How many does this make? I may be intentionally not keeping track, but here is the latest viral resignation post by a teacher. When I read these I understand more facets of the argument than I am proud of. I wonder what other teachers think when they read through those viral resignation letters? Do new teachers become discouraged? Do veteran teachers do a math problem to calculate years to retirement?
June 2019 updated with two more heartbreakers: Michelle Maile and Jessica Gentry.
I understand that as a teacher past the middle of my career I have a different view as well. I have already conquered starting out in teaching, starting over (and over) again teaching in new states, and I feel resilient as a teacher.
I guess there is a place between where I am right now where these teachers find themselves. They have already been successful in teaching, but they have opted out of having to survive more. It is not just the count-down to retirement which retains me. And we all know that the bureaucracy of public education does not encourage teachers who feed on student growth and enthusiasm. So why haven’t I resigned from teaching yet?
Probably for the same reason YOU have not resigned from teaching yet.
I like short people. The inverse relationship between your height on your attitude toward learning is interesting. I like introducing ideas, exploring concepts, and testing things out with people who are genuinely interested. Any learner can have that time when s/he is not prepared to learn, but children seem to have fewer of them. Students seem interested in learning about the patterns of the world. I also enjoy teaching adults who display these qualities, but it just seems adults come with more issues blocking their openness to real learning.
The upside of the bureaucracy of public education is that we have experience focusing on the long game. We are not opposed to working diligently on small components and bring them together to make a larger whole by the end of the year. Public education accepts small chunks, slow progress, and as long as you are being successful by the outside metrics de jour – is often willing to let you close your door or work with your team to accomplish that incremental growth as you deem fit.
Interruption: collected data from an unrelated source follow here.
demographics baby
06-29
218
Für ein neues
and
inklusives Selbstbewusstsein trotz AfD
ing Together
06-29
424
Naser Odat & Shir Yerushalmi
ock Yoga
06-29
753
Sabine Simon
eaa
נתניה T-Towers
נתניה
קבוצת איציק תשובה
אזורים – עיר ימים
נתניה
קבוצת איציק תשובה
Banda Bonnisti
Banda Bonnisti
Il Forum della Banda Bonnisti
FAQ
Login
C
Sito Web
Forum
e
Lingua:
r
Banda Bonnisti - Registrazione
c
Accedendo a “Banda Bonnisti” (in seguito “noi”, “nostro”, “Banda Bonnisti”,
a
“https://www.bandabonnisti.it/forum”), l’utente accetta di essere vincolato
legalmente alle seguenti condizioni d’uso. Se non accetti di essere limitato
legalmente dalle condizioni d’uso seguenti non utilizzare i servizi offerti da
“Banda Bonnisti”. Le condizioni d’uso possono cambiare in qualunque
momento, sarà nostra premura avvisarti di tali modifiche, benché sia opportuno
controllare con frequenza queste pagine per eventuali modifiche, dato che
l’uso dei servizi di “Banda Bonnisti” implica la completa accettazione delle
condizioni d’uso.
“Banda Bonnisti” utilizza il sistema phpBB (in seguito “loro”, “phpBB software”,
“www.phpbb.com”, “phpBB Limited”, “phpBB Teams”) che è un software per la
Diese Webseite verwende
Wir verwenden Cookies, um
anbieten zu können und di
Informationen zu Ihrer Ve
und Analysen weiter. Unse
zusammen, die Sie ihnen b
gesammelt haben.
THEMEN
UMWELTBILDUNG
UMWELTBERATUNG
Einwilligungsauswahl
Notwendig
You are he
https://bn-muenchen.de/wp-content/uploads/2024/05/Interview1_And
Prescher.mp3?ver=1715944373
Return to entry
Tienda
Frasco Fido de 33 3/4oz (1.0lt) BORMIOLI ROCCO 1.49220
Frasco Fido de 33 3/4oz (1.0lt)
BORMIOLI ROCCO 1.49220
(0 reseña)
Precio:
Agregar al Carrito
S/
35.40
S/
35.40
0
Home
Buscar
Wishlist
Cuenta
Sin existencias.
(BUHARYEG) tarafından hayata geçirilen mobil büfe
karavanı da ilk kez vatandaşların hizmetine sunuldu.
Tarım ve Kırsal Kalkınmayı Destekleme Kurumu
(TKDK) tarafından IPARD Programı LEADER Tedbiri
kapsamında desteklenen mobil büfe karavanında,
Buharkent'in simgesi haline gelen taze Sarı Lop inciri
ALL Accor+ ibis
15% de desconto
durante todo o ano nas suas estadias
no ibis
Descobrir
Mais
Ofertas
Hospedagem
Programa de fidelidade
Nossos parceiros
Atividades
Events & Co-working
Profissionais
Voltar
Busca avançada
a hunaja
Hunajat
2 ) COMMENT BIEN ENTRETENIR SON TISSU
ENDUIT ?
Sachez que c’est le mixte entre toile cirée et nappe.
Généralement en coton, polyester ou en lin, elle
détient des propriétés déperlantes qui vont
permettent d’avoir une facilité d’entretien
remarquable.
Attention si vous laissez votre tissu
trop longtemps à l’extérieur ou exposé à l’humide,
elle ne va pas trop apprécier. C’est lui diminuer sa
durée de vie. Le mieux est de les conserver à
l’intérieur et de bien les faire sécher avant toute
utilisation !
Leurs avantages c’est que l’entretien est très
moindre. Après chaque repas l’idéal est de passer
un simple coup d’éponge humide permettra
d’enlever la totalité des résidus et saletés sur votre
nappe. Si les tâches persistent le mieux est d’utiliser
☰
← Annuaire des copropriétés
Mostly, I am not ready to give up yet.
I still can justify my daily efforts by the number of those I am able to help.
That is what keeps me coming back day after day, year in and year out. When that goes away so will I, but luckily that has not happened yet. I am surrounded by colleagues who remind me of how we impact classrooms. For my part I want to remind you that you are in this for the long game too. You are making a small, gradual, yet undeniable difference! I respect those who share their resignation stories with us so that everyone can weigh our contribution to the daily burden of being an educator in the public school system at this time. I value those resigning to a mass media audience as the canaries in our coal mine who should let the public know that our public school system is in a crisis. I want to be here to pick up the pieces and make it better when the current socio-political experiment concludes.
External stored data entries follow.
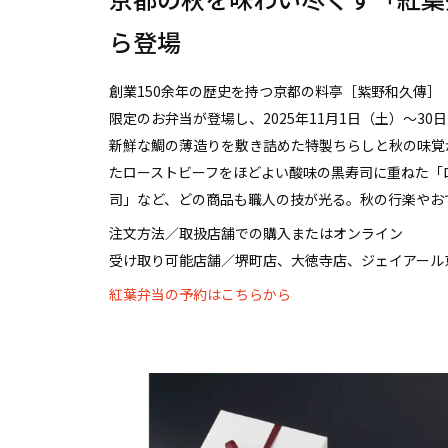
ら登場
創業150余年の歴史を持つ京都の料亭［紫野和久傳
限定のお弁当が登場し、2025年11月1日（土）～3
新鮮な鯛の薄造りを敷き詰めた特製ちらしと秋の味覚
たローストビーフをほどよい酸味の黒寿司に重ねた「
司」など、どの商品も職人の技が光る。秋の行楽やお
注文方法／取扱店舗での購入またはオンライン
受け取り可能店舗／堺町店、大徳寺店、ジェイアール
紅葉弁当の予約はこちらから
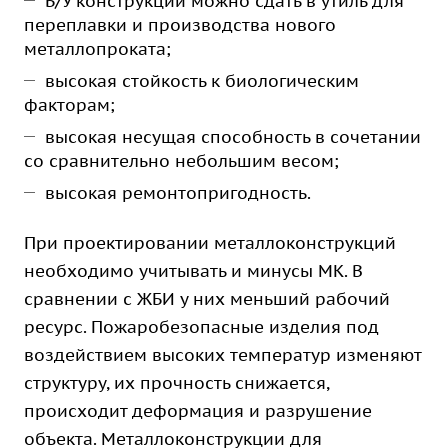
Б/У конструкции можно сдать в утиль для
переплавки и производства нового
металлопроката;
высокая стойкость к биологическим
факторам;
высокая несущая способность в сочетании
со сравнительно небольшим весом;
высокая ремонтопригодность.
При проектировании металлоконструкций
необходимо учитывать и минусы МК. В
сравнении с ЖБИ у них меньший рабочий
ресурс. Пожаробезопасные изделия под
воздействием высоких температур изменяют
структуру, их прочность снижается,
происходит деформация и разрушение
объекта. Металлоконструкции для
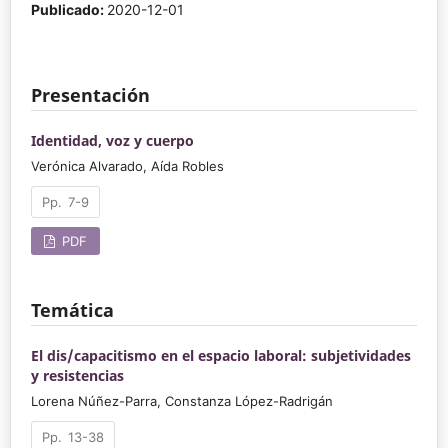
Publicado:
2020-12-01
Presentación
Identidad, voz y cuerpo
Verónica Alvarado, Aída Robles
7-9
PDF
Temática
El dis/capacitismo en el espacio laboral: subjetividades
y resistencias
Lorena Núñez-Parra, Constanza López-Radrigán
13-38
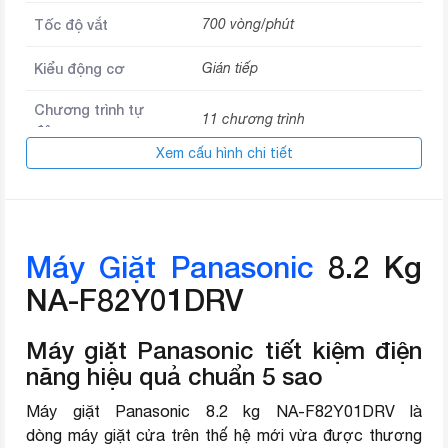
Tốc độ vắt
700 vòng/phút
Kiểu động cơ
Gián tiếp
Chương trình tự
11 chương trình
động
Xem cấu hình chi tiết
Chất liệu lồng giặt
Thép không gỉ
Kích thước
952 x 554 x 582 mm
Máy Giặt Panasonic
8.2 Kg
Xuất xứ
Việt Nam
NA-F82Y01DRV
Năm sản xuất
2023
Máy giặt Panasonic tiết kiệm điện
Thương hiệu (lọc)
Panasonic
năng hiệu quả chuẩn 5 sao
Máy giặt Panasonic 8.2 kg NA-F82Y01DRV là
dòng máy giặt cửa trên thế hệ mới vừa được thương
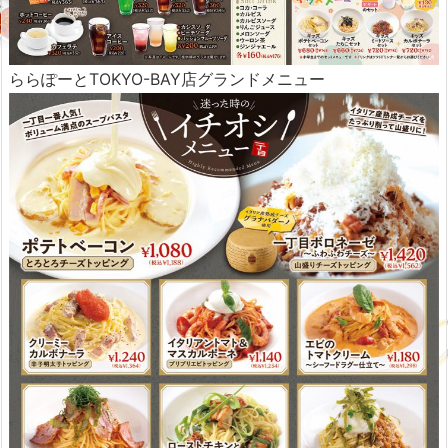
ららぽーとTOKYO-BAY店グランドメニュー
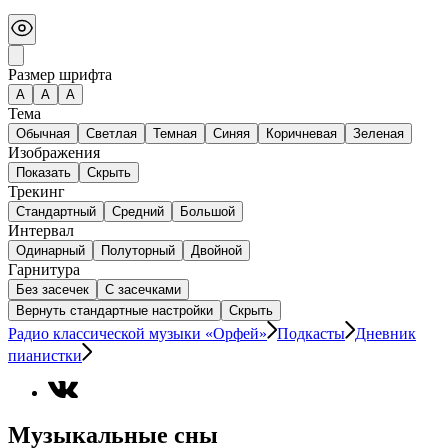
Размер шрифта
А
A
A
Тема
Обычная
Светлая
Темная
Синяя
Коричневая
Зеленая
Изображения
Показать
Скрыть
Трекинг
Стандартный
Средний
Большой
Интервал
Одинарный
Полуторный
Двойной
Гарнитура
Без засечек
С засечками
Вернуть стандартные настройки
Скрыть
Радио классической музыки «Орфей»
Подкасты
Дневник
пианистки
Музыкальные сны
When the public asks why you think these teachers are resigning – tell them why you are not resigning yet.
2015-11-18 at 11:30 am
Well put Penny. It’s so tempting to jump on a ban-wagon and soak up the positive social media feedback for making such a “brave” stand or choice. The problem is that the actual choice being made in such a public manner does nothing to fix the problem for current and future teachers. I wonder about the depths of their inevitable regret and am saddened that they choose to shock people with such a choice rather than lean on their peers for support and pressure their administrators for change.
2015-11-18 at 10:50 pm
This is a very interesting post and worth talking about.
2016-02-06 at 9:49 am
Well stated. I also believe that all great teachers quitting is exactly what the system wants. It is all by design to push out the strong and educated and bring in the newbies that will just follow the only system they’ve ever known and collect a low paycheck. I know from experience that an education in the education field is highly frowned upon. Working toward my doctorate in education, I’ve had to keep most of my studies a secret, as while going through my CAGS, my administrator became very angry and retaliative towards me if she found out I was taking any more coursework. I cannot wait to see her glimmer of joy when I graduate with the doctorate.
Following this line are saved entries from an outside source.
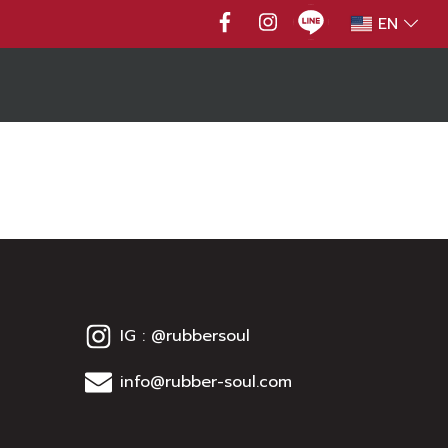
EN
IG : @rubbersoul
info@rubber-soul.com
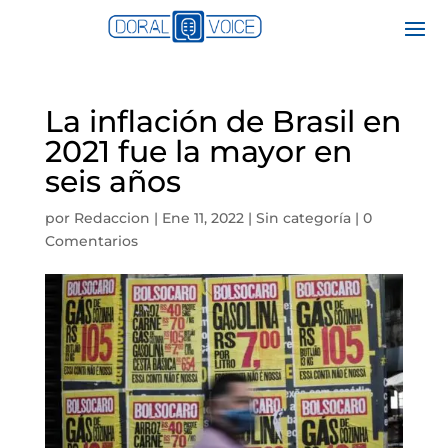
La inflación de Brasil en
2021 fue la mayor en
seis años
por
Redaccion
|
Ene 11, 2022
|
Sin categoría
|
0
Comentarios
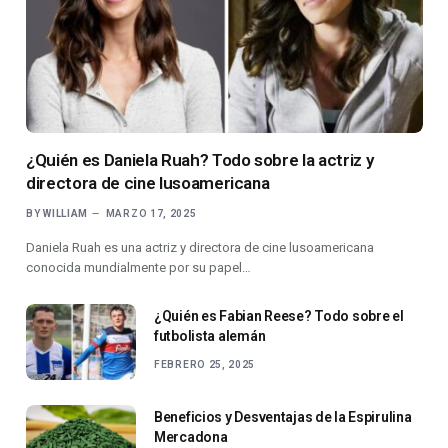
¿Quién es Daniela Ruah? Todo sobre la actriz y
directora de cine lusoamericana
BY
WILLIAM
MARZO 17, 2025
Daniela Ruah es una actriz y directora de cine lusoamericana
conocida mundialmente por su papel…
¿Quién es Fabian Reese? Todo sobre el
futbolista alemán
FEBRERO 25, 2025
Beneficios y Desventajas de la Espirulina
Mercadona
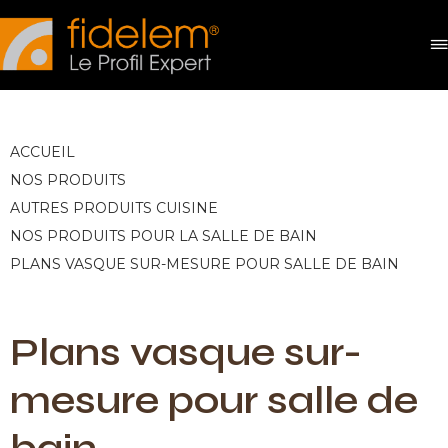
Panneau de gestion des cookies
ACCUEIL
NOS PRODUITS
AUTRES PRODUITS CUISINE
NOS PRODUITS POUR LA SALLE DE BAIN
PLANS VASQUE SUR-MESURE POUR SALLE DE BAIN
Plans vasque sur-
mesure pour salle de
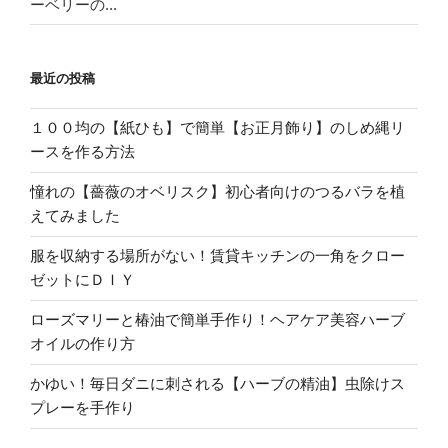
ーベリーの...
最近の投稿
１００均の【紙ひも】で簡単【お正月飾り】のしめ縄リ
ースを作る方法
憧れの【薔薇のオベリスク】初心者向けのつるバラを植
えてみました
服を収納する場所がない！賃貸キッチンの一角をクロー
ゼットにＤＩＹ
ローズマリーと椿油で簡単手作り！ヘアケア美容ハーブ
オイルの作り方
かゆい！毎日ダニに刺される【ハーブの精油】虫除けス
プレーを手作り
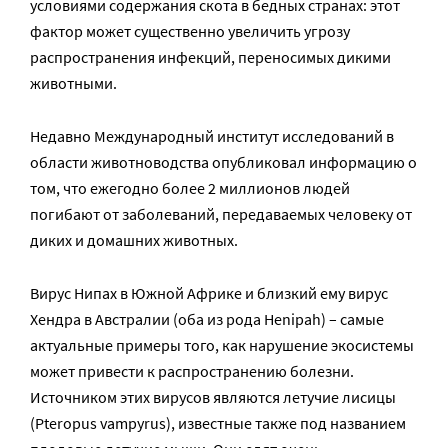
условиями содержания скота в бедных странах: этот
фактор может существенно увеличить угрозу
распространения инфекций, переносимых дикими
животными.
Недавно Международный институт исследований в
области животноводства опубликовал информацию о
том, что ежегодно более 2 миллионов людей
погибают от заболеваний, передаваемых человеку от
диких и домашних животных.
Вирус Нипах в Южной Африке и близкий ему вирус
Хендра в Австралии (оба из рода Henipah) – самые
актуальные примеры того, как нарушение экосистемы
может привести к распространению болезни.
Источником этих вирусов являются летучие лисицы
(Pteropus vampyrus), известные также под названием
Public schools only want young, inexperienced teachers to take rock bottom pay , not ask questions, blindly follow what doesn’t work, and dumb children down. I am thankful my own children are finally graduating from high school (a charter school…thank God!). I would be horrified if I were a parent of a kindergarten child having to go through the broken education system today.
Meanwhile, I will continue on my mission of helping as many children through as I can and helping families. It is their education that matters and they deserve the best. All of the politics have no merit and I remain optimistic that what comes around goes around for all these policy makers. Some of them must be parents too. Hopefully they’ll see whats important at some point and start putting children first. We are the front liners right now. If we give up….they win…..children lose. Sad.
2016-02-06 at 9:53 am
Good for you Mrs. B! I know so much of what you have experienced is shared with many other educators. For my part, I cannot give up on public education – at least not yet – I have a 8 & 4 YO!
Thank you for your thoughtful response.
2020-03-13 at 12:20 am
Even the best teachers get put in situations that are physically and mentally exhausting. Feeling like you want to quit does not mean that you were not cut out for the job, or are a bad person. The position you’re in just may not be the best one for you, or you may just be having an exceptionally tough year.